Written by By Jennifer Manfrin, CNN |
Many scientists have to use the power of algorithms to help pick up pieces of information lost through messy text errors, dramatic presentation slides and revisions.
But this “effortless power of text to pencil,” as the University of California-Los Angeles’ (UCLA) John Lieder calls it, seems to be waning. New research shows that the Information Generating Process (IGP) algorithm, which was unveiled in 2013, isn’t very effective when it comes to selecting and representing accurate, concise summaries of data.
Making sense of data: Linguists look for better language analysis tools
Several researchers including Saul Kaplan, a professor at UCLA, Andrew Packer and Xiao-Deng Ba at the University of Cambridge and a German study by Peter Woroniecki at Munich’s Technical University have put these findings to the test. When building sentences from the data, the researchers tested IGP to see whether it could generate a sentence from disparate data points using a more reliable method than subtracting and multiplying. When reworked for the results, the IGP seemed to work better.
The algorithm, called the MetaSimulator, was developed at UCLA by Fabien Leontieux and Mateo Bianchi in 2013. The idea for IGP evolved from their previously developed meta-citation system. The more-reliable meta-citation system processes three-dimensional, multidimensional data. It scans the Internet, grades publicly-available data, finds references to documents, forms pre-existing citations and creates a form of “background knowledge.”
Computer-generated crowdsourced data sets now collecting more data than humans
While conventional text retrieval by text reduction uses reduction of text by subtracting factors that are important to an article’s meaning, IGP uses decline in the same data. The system checks how much a user’s first two grammar hints change the whole story, which leads to the “inceptive selection algorithm” in the first place.
The authors of the latest research, published in Harvard Business Review, reasoned that perhaps people aren’t applying IGP the way the researchers did. Instead of using it to create a more concise paragraph, they may be using it as a “faster, more efficient way to load a disorganized page with decimals and other information it was meant to find in a copybook,” wrote the authors.
The IGP algorithm works by generating declarative sentences and then asking what the meaning of the words are. Common information points include or are names, dates, keywords and sites. The system also contains “background knowledge” that re-evaluates the sources and the new data. If the words tend to match their own content, the sentence will be composed well. In other words, it may not use all data points.

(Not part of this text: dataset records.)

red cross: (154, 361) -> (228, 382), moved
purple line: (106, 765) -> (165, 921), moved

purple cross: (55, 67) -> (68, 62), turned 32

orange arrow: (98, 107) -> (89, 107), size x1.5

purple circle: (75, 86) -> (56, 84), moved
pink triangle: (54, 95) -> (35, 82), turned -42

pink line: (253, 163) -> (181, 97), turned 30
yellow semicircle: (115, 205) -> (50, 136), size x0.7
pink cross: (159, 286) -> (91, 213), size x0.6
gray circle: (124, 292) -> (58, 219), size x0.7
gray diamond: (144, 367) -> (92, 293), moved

“Our measurements indicate that IGP is relatively poor at outputting written summaries of information on a broad scale, unless either the data used is cut significantly or there is a foreword in the language selected,” said Penny Demmick, a UCLA doctoral student and the study’s co-lead author.
New haptic speaker
The researchers say that although the team’s findings prove that IGP is not as accurate as it could be, there are some other advantages.
“A leading critic of IGP claimed that IGP would show that Google search results are better than standard responses,” said Demmick. “We found no difference. People rely on search results more in situations where they can’t see what the original document is, like looking at handwritten lab reports. Similarly, the combinatorial editing methods may have to be used to recover the appropriate points in a paper, such as breaking sentences and feeding one into another.”

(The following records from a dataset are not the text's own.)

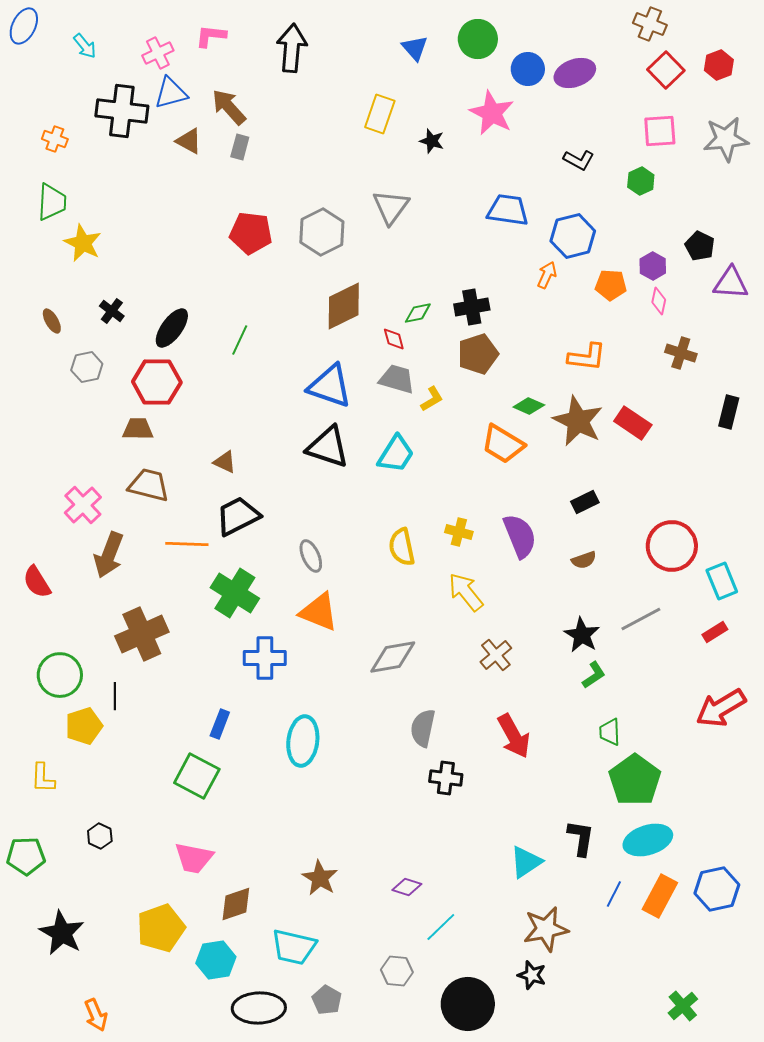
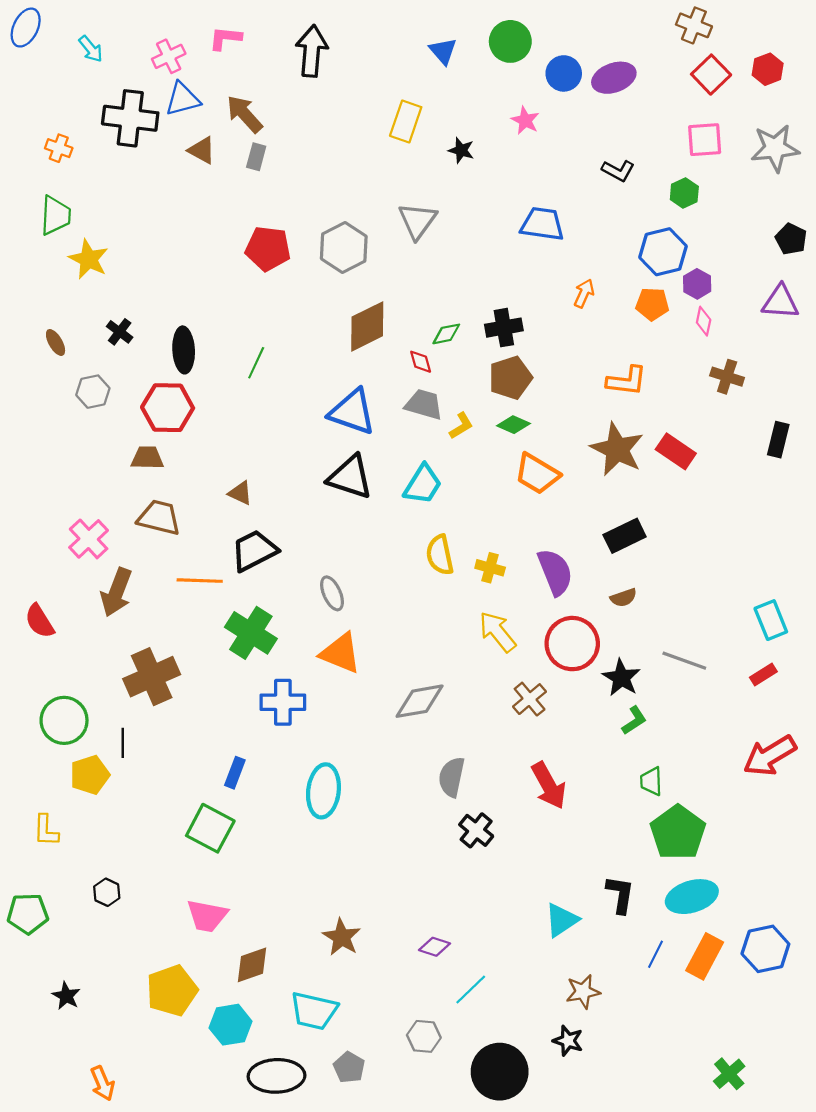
pink star: (492, 113) -> (525, 120), size x0.6
blue hexagon: (573, 236) -> (663, 252), moved
black pentagon: (700, 246) -> (791, 239), moved
black ellipse: (172, 328) -> (184, 350), turned -39
green diamond: (529, 406) -> (514, 425), moved
black rectangle: (585, 502) -> (625, 536), size x1.4
red circle: (672, 546) -> (572, 644), moved
yellow semicircle: (402, 547) -> (440, 555), moved
gray line: (641, 619) -> (684, 661), turned 48
black cross: (446, 778) -> (476, 830), turned 32
brown star: (546, 929) -> (583, 992), size x0.7
black star: (62, 933) -> (66, 996), size x0.6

By 2030, computing will be smarter than ever
Still, there is hope that the researchers’ findings will lead to improved algorithms.

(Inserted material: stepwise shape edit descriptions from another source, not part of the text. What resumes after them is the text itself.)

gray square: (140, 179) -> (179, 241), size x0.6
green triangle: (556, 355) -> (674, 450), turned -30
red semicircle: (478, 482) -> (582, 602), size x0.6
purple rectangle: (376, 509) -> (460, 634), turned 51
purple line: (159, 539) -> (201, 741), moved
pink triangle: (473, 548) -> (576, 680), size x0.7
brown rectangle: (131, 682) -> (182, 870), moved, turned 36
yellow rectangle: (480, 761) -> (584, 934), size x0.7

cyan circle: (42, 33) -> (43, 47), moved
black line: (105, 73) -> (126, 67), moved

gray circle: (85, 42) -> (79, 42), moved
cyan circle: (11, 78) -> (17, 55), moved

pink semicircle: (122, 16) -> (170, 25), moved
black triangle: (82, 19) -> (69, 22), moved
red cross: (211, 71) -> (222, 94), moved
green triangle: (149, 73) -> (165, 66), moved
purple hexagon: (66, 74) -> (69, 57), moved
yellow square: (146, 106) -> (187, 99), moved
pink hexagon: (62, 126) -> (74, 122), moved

“These findings suggest that more lay-critics should be trained to use IGP, especially for writing more effective online articles,” said Dr. Branden Hollander, a visiting researcher in computer science and engineering from the University of Freiburg. “Whether the artificial intelligence system is improved in the future is hard to say, but giving the IGP systems the word recognition algorithms of humans could lead to much improved uses of Google search results.”